I plan to move to toronto shortly by myself from Ireland on a 1 year working Visa organised from USIT in Ireland.

USIT are working with SWAP in Canada which I assume are a canadian Company.

The main concern I have is finding employment which I gather will be difficult as disscussed before and acomodation would be a concern especially without having work 1st for location etc .

Just to Repeat my questions from the other threads
Any good recruitment agencies in toronto to investigate and enquire about work?.
Any Good hostels in Toronto that would cater for travellers on there own for temporary acomadation?

Also Can any Irish Usit peolpe or others share their experiences with SWAP in canada and their services.

Thanks to the other people on Sallys thread especially newbie can who provided me job search websites etc.

Also Auld Yin on that thread mentioned LMOs which employers need to provide can you explain what this is?

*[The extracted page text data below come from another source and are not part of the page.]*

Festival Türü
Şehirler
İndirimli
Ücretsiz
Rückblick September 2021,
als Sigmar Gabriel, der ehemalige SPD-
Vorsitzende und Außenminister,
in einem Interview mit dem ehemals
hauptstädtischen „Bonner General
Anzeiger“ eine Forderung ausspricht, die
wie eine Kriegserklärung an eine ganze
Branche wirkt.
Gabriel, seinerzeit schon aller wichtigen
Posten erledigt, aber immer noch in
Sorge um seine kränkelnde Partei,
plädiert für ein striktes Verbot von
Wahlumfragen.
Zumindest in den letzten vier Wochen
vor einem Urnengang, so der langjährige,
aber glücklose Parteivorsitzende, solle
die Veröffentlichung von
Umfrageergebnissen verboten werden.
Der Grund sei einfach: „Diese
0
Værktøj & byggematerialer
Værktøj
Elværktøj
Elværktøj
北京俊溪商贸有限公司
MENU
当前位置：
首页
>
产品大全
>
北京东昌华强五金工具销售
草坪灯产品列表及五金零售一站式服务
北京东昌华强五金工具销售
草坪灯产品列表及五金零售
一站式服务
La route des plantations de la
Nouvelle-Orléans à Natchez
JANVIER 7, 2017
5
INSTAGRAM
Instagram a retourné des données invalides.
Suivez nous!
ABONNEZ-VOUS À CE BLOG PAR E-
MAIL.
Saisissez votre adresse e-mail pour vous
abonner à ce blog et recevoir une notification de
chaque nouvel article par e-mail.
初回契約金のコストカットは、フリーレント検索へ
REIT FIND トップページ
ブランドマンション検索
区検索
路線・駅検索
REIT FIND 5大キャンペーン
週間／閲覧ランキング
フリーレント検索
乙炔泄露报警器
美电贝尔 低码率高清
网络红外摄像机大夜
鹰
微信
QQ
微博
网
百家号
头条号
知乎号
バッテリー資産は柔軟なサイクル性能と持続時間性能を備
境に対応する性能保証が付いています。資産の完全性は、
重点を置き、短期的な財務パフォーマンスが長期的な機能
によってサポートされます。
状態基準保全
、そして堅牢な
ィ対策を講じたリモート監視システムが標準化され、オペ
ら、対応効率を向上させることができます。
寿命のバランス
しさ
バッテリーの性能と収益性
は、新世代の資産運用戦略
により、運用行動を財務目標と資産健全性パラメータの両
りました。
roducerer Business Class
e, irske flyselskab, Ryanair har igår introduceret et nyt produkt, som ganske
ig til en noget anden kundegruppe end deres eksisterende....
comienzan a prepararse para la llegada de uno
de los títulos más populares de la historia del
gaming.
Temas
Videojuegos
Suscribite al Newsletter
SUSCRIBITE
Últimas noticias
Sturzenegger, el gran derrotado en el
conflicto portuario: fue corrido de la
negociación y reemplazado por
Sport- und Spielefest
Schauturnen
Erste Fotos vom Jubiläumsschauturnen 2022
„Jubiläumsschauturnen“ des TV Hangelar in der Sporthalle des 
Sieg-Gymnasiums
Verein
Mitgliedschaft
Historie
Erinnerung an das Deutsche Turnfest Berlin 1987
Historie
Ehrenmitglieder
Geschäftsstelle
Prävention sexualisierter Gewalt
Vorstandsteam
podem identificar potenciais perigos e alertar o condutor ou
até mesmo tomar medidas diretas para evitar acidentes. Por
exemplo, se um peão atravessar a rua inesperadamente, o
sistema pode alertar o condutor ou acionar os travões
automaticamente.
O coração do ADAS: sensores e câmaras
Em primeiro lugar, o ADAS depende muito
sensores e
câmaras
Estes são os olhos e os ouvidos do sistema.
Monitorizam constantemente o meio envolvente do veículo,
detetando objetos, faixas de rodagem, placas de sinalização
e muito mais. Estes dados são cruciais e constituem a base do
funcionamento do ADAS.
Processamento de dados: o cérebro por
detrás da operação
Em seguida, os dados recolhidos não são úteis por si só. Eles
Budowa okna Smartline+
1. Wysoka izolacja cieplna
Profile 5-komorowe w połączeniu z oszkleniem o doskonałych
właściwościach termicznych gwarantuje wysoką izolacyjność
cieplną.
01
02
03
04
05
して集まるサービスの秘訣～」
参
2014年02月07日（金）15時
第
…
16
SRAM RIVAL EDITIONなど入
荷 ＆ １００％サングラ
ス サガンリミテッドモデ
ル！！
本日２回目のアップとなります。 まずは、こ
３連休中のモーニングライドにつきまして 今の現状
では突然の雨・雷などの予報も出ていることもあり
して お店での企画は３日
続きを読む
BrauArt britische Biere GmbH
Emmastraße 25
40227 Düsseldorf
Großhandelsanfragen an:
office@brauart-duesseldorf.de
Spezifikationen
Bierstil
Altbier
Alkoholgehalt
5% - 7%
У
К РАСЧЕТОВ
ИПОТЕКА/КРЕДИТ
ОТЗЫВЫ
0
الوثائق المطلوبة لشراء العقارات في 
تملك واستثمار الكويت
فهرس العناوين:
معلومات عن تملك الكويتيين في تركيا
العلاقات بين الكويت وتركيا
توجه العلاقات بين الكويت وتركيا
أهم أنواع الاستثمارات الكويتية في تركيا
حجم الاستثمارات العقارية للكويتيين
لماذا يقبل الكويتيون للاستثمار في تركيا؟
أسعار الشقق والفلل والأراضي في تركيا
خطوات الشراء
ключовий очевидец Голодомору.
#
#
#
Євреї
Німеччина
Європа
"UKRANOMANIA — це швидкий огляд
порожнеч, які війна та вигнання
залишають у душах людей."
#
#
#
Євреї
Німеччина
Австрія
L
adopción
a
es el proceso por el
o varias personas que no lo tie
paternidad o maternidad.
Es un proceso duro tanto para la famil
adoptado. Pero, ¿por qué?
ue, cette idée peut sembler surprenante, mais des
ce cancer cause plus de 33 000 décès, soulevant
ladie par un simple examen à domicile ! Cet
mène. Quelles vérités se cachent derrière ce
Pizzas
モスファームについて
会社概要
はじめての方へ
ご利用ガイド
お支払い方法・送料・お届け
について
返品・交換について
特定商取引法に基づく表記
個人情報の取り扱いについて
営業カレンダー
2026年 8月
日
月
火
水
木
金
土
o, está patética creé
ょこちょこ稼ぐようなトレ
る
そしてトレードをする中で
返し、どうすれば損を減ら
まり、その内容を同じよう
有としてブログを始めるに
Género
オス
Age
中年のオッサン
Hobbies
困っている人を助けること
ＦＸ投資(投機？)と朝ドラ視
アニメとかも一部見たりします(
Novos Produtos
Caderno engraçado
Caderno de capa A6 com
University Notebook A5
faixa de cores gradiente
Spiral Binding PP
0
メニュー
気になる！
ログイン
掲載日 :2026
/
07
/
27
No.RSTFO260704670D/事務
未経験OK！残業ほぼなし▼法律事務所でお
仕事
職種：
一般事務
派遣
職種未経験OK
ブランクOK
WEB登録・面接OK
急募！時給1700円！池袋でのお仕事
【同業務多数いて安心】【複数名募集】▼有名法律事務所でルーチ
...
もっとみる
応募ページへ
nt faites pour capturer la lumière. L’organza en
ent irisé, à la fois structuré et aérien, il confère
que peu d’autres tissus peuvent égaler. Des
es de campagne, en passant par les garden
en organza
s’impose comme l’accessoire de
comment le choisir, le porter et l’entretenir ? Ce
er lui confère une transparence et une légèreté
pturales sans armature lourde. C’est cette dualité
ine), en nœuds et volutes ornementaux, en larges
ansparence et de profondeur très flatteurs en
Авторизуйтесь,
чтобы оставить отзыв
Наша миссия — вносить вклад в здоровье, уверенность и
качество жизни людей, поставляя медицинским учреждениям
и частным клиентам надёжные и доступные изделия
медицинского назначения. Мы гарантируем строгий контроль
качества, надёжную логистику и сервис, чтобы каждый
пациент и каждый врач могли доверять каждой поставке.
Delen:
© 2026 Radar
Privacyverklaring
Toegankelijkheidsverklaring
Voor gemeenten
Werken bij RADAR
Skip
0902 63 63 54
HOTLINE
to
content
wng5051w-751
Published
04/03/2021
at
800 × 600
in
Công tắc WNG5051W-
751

Lots of questions I Know but any comments or advise will be welcome 

Thanks 
Paul


----------



## Newbie_Can_USA (Jan 17, 2009)

galwaypaul said:


> Hi
> I replied a couple of times to sallys thread on "going it alone" but i cant send anymore replys on this thread due to some technical difficulty. So I Hope Posting a new thread may work
> 
> I plan to move to toronto shortly by myself from Ireland on a 1 year working Visa organised from USIT in Ireland.
> ...




Paul,

Have you had any luck with the search sites I gave you. Also try these:

Finding a Job
- I would also suggest researching which the top 5 contractors for building/construction are in yuor field and search by going to the site of the company under the careers section.

Good Luck


----------